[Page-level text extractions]
◇ ◇ ◇ ◇ ◇

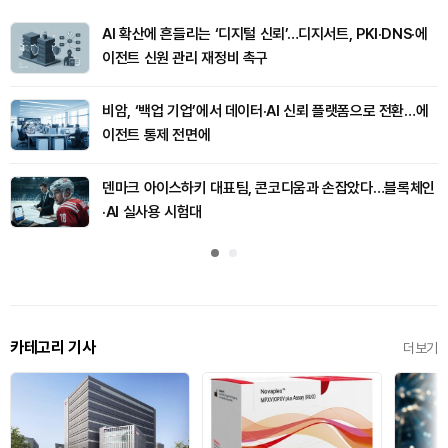
AI 확산에 흔들리는 ‘디지털 신뢰’…디지서트, PKI·DNS·에
이전트 신원 관리 재정비 촉구
비암, ‘백업 기업’에서 데이터·AI 신뢰 플랫폼으로 전환…에
이전트 통제 전면에
덴마크 아이스하키 대표팀, 콘코디움과 손잡았다…블록체인
·AI 실사용 시험대
카테고리 기사
더보기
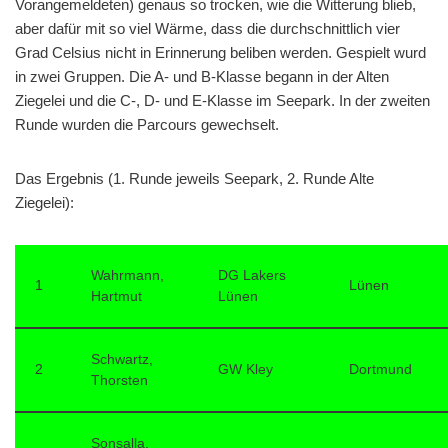
Vorangemeldeten) genaus so trocken, wie die Witterung blieb,
aber dafür mit so viel Wärme, dass die durchschnittlich vier
Grad Celsius nicht in Erinnerung beliben werden. Gespielt wurd
in zwei Gruppen. Die A- und B-Klasse begann in der Alten
Ziegelei und die C-, D- und E-Klasse im Seepark. In der zweiten
Runde wurden die Parcours gewechselt.
Das Ergebnis (1. Runde jeweils Seepark, 2. Runde Alte
Ziegelei):
Wahrmann,
DG Lakers
1
Lünen
Hartmut
Lünen
Schwartz,
2
GW Kley
Dortmund
Thorsten
Sonsalla,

◇ ◇ ◇ ◇ ◇

Problem description
Begin with the first line of the entries above and write out each line exactly, ending with the line containing "in zwei Gruppen.". Leave out pictures.

Response to this task
AI 확산에 흔들리는 ‘디지털 신뢰’…디지서트, PKI·DNS·에
이전트 신원 관리 재정비 촉구
비암, ‘백업 기업’에서 데이터·AI 신뢰 플랫폼으로 전환…에
이전트 통제 전면에
덴마크 아이스하키 대표팀, 콘코디움과 손잡았다…블록체인
·AI 실사용 시험대
카테고리 기사
더보기
Vorangemeldeten) genaus so trocken, wie die Witterung blieb,
aber dafür mit so viel Wärme, dass die durchschnittlich vier
Grad Celsius nicht in Erinnerung beliben werden. Gespielt wurd
in zwei Gruppen. Die A- und B-Klasse begann in der Alten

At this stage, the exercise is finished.